12. PREÇO DA ENERGIA – uma das fontes de perda de competitividade das empresas portuguesas

13. SISTEMA DE JUSTIÇA – recentemente apontado como um dos principais factores que impedem as empresas de se fixar em Portugal (isto dizem estudos de grandes consultoras)

14. PREÇO DO FINANCIAMENTO – enquanto há 20 anos atrás os salários eram uma forte componente no orçamento das empresas, hoje é o preço a que se financiam que pesa. Os juros que pagam ao banco pelo crédito, mesmo o de tesouraria.

15. CONFIGURAÇÃO INSTITUCIONAL EUROPEIA - Um Banco Central que protege apenas os interesses da Alemanha, por exemplo. Uma política agrícola comum que destruiu o todo o nosso sistema produtivo agrícola.

Percebo a pressa de alguns para tirar rapidamente conclusões convenientes, mas está na altura de introduzir alguma honestidade e decência na forma como utilizamos dados, indicadores e argumentos económicos para convencermos as pessoas a aceitar o que não as beneficia, nem à economia.

Anónimo disse...

http://adeuslenine.blogspot.com/2011/05/vamos-la-ver-o-grafico-mas-agora-com-um.html

Makyavel disse...

Isto deve ser comparando o custo de um trabalhador industrial alemäo com uma gestor intermédio português. Só pode.

Ou entäo, a ser isto 2ve5r68d/*ade assim que os alemäes virem isto, seremos invadidos!!!

Cantas bem...

Alexandre Abreu disse...

Comentei em: http://ladroesdebicicletas.blogspot.com/2011/05/dislexia-nao-e-bem-esse-o-lado-esquerdo.html
Abraços!

Galico-Duriense disse...

Ora bem... mais meia hora por dia de trabalho... passo a trabalhar 63 horas por semana... é bem... Pagam-me 40... 23 são para o patrão...

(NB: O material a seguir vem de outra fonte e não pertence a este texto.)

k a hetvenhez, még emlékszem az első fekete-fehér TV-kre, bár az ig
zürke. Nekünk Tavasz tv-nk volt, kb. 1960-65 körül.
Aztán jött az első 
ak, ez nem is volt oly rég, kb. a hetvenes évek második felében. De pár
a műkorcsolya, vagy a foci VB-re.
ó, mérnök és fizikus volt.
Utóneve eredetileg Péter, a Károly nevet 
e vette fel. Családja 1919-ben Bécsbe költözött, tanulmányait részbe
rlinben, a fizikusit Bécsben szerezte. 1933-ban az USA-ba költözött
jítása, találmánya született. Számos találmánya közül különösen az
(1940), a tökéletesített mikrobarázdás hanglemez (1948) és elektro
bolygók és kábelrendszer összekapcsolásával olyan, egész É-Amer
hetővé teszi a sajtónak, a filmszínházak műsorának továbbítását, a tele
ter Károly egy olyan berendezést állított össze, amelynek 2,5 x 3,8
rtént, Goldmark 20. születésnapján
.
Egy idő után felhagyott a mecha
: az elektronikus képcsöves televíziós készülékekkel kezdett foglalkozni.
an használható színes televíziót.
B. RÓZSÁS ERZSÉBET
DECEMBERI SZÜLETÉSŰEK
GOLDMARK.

Vê-se logo que viveis num mundo à parte...

Tenho meses de 260 horas de trabalho, sempre, mas SEMPRE pago como horas normais... Eu e todos os da empresa (+ de 300). E quase todos os do sector (+ de 50 mil). E ainda queres que trabalhe mais meia hora por dia????
Vai a um shopping ou a um hiper e vai verificar as condições dos trabalhadores...

É como as férias... 25 dias qual quê pá??? Nunca faltei e nunca, mas nunca mesmo, gozei mais de 20 dias de férias...

O Vosso pais não existe... Ou melhor existe só a tua volta... Que os outros, os que trabalham, a esses não há leis que lhes valham. É a lei do mais forte e o resto é paleio de quem está bem.